To do |
Every record must be copied exactly. Leave nothing out.

+ + + + +

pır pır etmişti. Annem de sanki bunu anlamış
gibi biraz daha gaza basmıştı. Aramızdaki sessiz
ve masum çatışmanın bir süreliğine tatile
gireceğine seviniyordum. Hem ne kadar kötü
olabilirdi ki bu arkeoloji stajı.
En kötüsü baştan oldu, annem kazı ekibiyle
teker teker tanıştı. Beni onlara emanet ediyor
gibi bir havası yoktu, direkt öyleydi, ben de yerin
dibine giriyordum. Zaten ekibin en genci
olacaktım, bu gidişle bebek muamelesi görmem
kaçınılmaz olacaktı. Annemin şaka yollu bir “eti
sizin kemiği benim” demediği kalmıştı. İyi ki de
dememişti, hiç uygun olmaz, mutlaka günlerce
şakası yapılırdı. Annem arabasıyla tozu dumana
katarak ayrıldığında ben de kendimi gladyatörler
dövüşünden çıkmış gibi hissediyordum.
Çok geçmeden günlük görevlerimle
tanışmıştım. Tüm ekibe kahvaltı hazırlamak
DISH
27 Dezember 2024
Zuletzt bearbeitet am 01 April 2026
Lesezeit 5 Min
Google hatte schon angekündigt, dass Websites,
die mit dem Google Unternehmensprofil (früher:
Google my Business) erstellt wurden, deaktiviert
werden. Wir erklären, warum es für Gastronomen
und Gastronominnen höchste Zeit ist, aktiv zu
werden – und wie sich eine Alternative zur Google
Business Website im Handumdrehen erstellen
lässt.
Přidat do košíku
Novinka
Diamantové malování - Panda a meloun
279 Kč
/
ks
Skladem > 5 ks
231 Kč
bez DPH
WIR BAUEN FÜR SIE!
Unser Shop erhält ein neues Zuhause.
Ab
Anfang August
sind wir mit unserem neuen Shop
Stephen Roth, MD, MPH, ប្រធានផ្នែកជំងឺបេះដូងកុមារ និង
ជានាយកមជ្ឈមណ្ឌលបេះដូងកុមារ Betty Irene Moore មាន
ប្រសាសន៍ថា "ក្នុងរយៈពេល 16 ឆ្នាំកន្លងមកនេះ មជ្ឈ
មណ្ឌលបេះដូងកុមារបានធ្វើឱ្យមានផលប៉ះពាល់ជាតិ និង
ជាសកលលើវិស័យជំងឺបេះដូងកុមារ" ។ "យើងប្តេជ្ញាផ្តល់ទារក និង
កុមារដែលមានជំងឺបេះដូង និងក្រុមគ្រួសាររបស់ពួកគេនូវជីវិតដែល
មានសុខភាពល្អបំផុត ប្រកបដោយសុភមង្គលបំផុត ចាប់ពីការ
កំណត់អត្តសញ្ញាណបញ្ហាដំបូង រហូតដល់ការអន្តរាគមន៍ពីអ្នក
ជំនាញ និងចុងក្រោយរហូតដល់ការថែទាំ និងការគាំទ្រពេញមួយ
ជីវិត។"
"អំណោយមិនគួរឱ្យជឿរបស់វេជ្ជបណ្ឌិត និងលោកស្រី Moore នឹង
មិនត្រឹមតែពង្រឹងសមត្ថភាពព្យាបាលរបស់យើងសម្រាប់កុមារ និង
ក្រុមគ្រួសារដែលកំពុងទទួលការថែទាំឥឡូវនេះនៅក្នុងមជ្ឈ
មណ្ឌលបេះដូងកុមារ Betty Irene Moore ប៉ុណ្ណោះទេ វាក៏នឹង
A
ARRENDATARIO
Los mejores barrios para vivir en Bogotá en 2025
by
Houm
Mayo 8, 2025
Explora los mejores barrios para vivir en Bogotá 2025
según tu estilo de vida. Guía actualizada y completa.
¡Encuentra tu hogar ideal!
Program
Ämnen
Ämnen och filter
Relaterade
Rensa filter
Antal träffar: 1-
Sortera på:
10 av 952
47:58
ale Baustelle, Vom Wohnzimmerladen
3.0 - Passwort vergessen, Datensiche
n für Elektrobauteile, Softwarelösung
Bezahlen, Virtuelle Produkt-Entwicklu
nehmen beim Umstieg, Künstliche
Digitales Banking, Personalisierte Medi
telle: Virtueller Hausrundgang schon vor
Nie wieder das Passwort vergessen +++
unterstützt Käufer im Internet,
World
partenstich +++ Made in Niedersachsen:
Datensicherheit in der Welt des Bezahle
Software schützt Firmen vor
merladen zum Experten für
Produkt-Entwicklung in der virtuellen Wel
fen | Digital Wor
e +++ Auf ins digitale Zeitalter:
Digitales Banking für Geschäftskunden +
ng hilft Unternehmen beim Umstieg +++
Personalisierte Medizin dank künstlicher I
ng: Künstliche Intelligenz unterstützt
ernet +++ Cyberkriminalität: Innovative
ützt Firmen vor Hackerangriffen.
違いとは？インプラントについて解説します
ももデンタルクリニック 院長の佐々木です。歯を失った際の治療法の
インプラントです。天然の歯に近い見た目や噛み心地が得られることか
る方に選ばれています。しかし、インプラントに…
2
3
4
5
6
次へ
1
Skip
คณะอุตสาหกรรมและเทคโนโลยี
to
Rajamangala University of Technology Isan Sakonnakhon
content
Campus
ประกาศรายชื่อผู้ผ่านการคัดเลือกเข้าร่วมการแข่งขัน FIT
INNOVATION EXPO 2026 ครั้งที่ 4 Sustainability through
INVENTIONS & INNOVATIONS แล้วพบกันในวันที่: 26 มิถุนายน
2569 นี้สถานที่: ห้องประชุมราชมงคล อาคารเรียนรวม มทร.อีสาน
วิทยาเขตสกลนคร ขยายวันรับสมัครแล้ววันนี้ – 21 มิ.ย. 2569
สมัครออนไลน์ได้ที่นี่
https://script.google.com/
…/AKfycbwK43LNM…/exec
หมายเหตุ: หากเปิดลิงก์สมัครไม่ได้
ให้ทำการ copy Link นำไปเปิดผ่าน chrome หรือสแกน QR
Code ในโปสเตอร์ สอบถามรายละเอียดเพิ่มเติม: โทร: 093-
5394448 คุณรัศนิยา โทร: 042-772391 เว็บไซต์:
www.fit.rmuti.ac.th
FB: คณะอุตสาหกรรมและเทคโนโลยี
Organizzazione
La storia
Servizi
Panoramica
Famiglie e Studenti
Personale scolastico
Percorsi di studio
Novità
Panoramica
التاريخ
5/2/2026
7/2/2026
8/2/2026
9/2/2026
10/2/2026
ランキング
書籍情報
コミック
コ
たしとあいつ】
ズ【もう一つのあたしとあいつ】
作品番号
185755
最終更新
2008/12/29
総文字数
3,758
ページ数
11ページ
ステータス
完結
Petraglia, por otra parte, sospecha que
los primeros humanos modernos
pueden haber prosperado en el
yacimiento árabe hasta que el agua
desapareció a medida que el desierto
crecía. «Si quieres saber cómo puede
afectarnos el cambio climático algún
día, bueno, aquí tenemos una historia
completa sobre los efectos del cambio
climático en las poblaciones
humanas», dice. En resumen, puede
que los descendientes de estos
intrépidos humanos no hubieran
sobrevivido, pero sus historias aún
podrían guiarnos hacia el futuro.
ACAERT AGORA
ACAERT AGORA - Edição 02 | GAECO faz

+ + + + +

Solved problem |
pır pır etmişti. Annem de sanki bunu anlamış
gibi biraz daha gaza basmıştı. Aramızdaki sessiz
ve masum çatışmanın bir süreliğine tatile
gireceğine seviniyordum. Hem ne kadar kötü
olabilirdi ki bu arkeoloji stajı.
En kötüsü baştan oldu, annem kazı ekibiyle
teker teker tanıştı. Beni onlara emanet ediyor
gibi bir havası yoktu, direkt öyleydi, ben de yerin
dibine giriyordum. Zaten ekibin en genci
olacaktım, bu gidişle bebek muamelesi görmem
kaçınılmaz olacaktı. Annemin şaka yollu bir “eti
sizin kemiği benim” demediği kalmıştı. İyi ki de
dememişti, hiç uygun olmaz, mutlaka günlerce
şakası yapılırdı. Annem arabasıyla tozu dumana
katarak ayrıldığında ben de kendimi gladyatörler
dövüşünden çıkmış gibi hissediyordum.
Çok geçmeden günlük görevlerimle
tanışmıştım. Tüm ekibe kahvaltı hazırlamak
DISH
27 Dezember 2024
Zuletzt bearbeitet am 01 April 2026
Lesezeit 5 Min
Google hatte schon angekündigt, dass Websites,
die mit dem Google Unternehmensprofil (früher:
Google my Business) erstellt wurden, deaktiviert
werden. Wir erklären, warum es für Gastronomen
und Gastronominnen höchste Zeit ist, aktiv zu
werden – und wie sich eine Alternative zur Google
Business Website im Handumdrehen erstellen
lässt.
Přidat do košíku
Novinka
Diamantové malování - Panda a meloun
279 Kč
/
ks
Skladem > 5 ks
231 Kč
bez DPH
WIR BAUEN FÜR SIE!
Unser Shop erhält ein neues Zuhause.
Ab
Anfang August
sind wir mit unserem neuen Shop
Stephen Roth, MD, MPH, ប្រធានផ្នែកជំងឺបេះដូងកុមារ និង
ជានាយកមជ្ឈមណ្ឌលបេះដូងកុមារ Betty Irene Moore មាន
ប្រសាសន៍ថា "ក្នុងរយៈពេល 16 ឆ្នាំកន្លងមកនេះ មជ្ឈ
មណ្ឌលបេះដូងកុមារបានធ្វើឱ្យមានផលប៉ះពាល់ជាតិ និង
ជាសកលលើវិស័យជំងឺបេះដូងកុមារ" ។ "យើងប្តេជ្ញាផ្តល់ទារក និង
កុមារដែលមានជំងឺបេះដូង និងក្រុមគ្រួសាររបស់ពួកគេនូវជីវិតដែល
មានសុខភាពល្អបំផុត ប្រកបដោយសុភមង្គលបំផុត ចាប់ពីការ
កំណត់អត្តសញ្ញាណបញ្ហាដំបូង រហូតដល់ការអន្តរាគមន៍ពីអ្នក
ជំនាញ និងចុងក្រោយរហូតដល់ការថែទាំ និងការគាំទ្រពេញមួយ
ជីវិត។"
"អំណោយមិនគួរឱ្យជឿរបស់វេជ្ជបណ្ឌិត និងលោកស្រី Moore នឹង
មិនត្រឹមតែពង្រឹងសមត្ថភាពព្យាបាលរបស់យើងសម្រាប់កុមារ និង
ក្រុមគ្រួសារដែលកំពុងទទួលការថែទាំឥឡូវនេះនៅក្នុងមជ្ឈ
មណ្ឌលបេះដូងកុមារ Betty Irene Moore ប៉ុណ្ណោះទេ វាក៏នឹង
A
ARRENDATARIO
Los mejores barrios para vivir en Bogotá en 2025
by
Houm
Mayo 8, 2025
Explora los mejores barrios para vivir en Bogotá 2025
según tu estilo de vida. Guía actualizada y completa.
¡Encuentra tu hogar ideal!
Program
Ämnen
Ämnen och filter
Relaterade
Rensa filter
Antal träffar: 1-
Sortera på:
10 av 952
47:58
ale Baustelle, Vom Wohnzimmerladen
3.0 - Passwort vergessen, Datensiche
n für Elektrobauteile, Softwarelösung
Bezahlen, Virtuelle Produkt-Entwicklu
nehmen beim Umstieg, Künstliche
Digitales Banking, Personalisierte Medi
telle: Virtueller Hausrundgang schon vor
Nie wieder das Passwort vergessen +++
unterstützt Käufer im Internet,
World
partenstich +++ Made in Niedersachsen:
Datensicherheit in der Welt des Bezahle
Software schützt Firmen vor
merladen zum Experten für
Produkt-Entwicklung in der virtuellen Wel
fen | Digital Wor
e +++ Auf ins digitale Zeitalter:
Digitales Banking für Geschäftskunden +
ng hilft Unternehmen beim Umstieg +++
Personalisierte Medizin dank künstlicher I
ng: Künstliche Intelligenz unterstützt
ernet +++ Cyberkriminalität: Innovative
ützt Firmen vor Hackerangriffen.
違いとは？インプラントについて解説します
ももデンタルクリニック 院長の佐々木です。歯を失った際の治療法の
インプラントです。天然の歯に近い見た目や噛み心地が得られることか
る方に選ばれています。しかし、インプラントに…
2
3
4
5
6
次へ
1
Skip
คณะอุตสาหกรรมและเทคโนโลยี
to
Rajamangala University of Technology Isan Sakonnakhon
content
Campus
ประกาศรายชื่อผู้ผ่านการคัดเลือกเข้าร่วมการแข่งขัน FIT
INNOVATION EXPO 2026 ครั้งที่ 4 Sustainability through
INVENTIONS & INNOVATIONS แล้วพบกันในวันที่: 26 มิถุนายน
2569 นี้สถานที่: ห้องประชุมราชมงคล อาคารเรียนรวม มทร.อีสาน
วิทยาเขตสกลนคร ขยายวันรับสมัครแล้ววันนี้ – 21 มิ.ย. 2569
สมัครออนไลน์ได้ที่นี่
https://script.google.com/
…/AKfycbwK43LNM…/exec
หมายเหตุ: หากเปิดลิงก์สมัครไม่ได้
ให้ทำการ copy Link นำไปเปิดผ่าน chrome หรือสแกน QR
Code ในโปสเตอร์ สอบถามรายละเอียดเพิ่มเติม: โทร: 093-
5394448 คุณรัศนิยา โทร: 042-772391 เว็บไซต์:
www.fit.rmuti.ac.th
FB: คณะอุตสาหกรรมและเทคโนโลยี
Organizzazione
La storia
Servizi
Panoramica
Famiglie e Studenti
Personale scolastico
Percorsi di studio
Novità
Panoramica
التاريخ
5/2/2026
7/2/2026
8/2/2026
9/2/2026
10/2/2026
ランキング
書籍情報
コミック
コ
たしとあいつ】
ズ【もう一つのあたしとあいつ】
作品番号
185755
最終更新
2008/12/29
総文字数
3,758
ページ数
11ページ
ステータス
完結
Petraglia, por otra parte, sospecha que
los primeros humanos modernos
pueden haber prosperado en el
yacimiento árabe hasta que el agua
desapareció a medida que el desierto
crecía. «Si quieres saber cómo puede
afectarnos el cambio climático algún
día, bueno, aquí tenemos una historia
completa sobre los efectos del cambio
climático en las poblaciones
humanas», dice. En resumen, puede
que los descendientes de estos
intrépidos humanos no hubieran
sobrevivido, pero sus historias aún
podrían guiarnos hacia el futuro.
ACAERT AGORA
ACAERT AGORA - Edição 02 | GAECO faz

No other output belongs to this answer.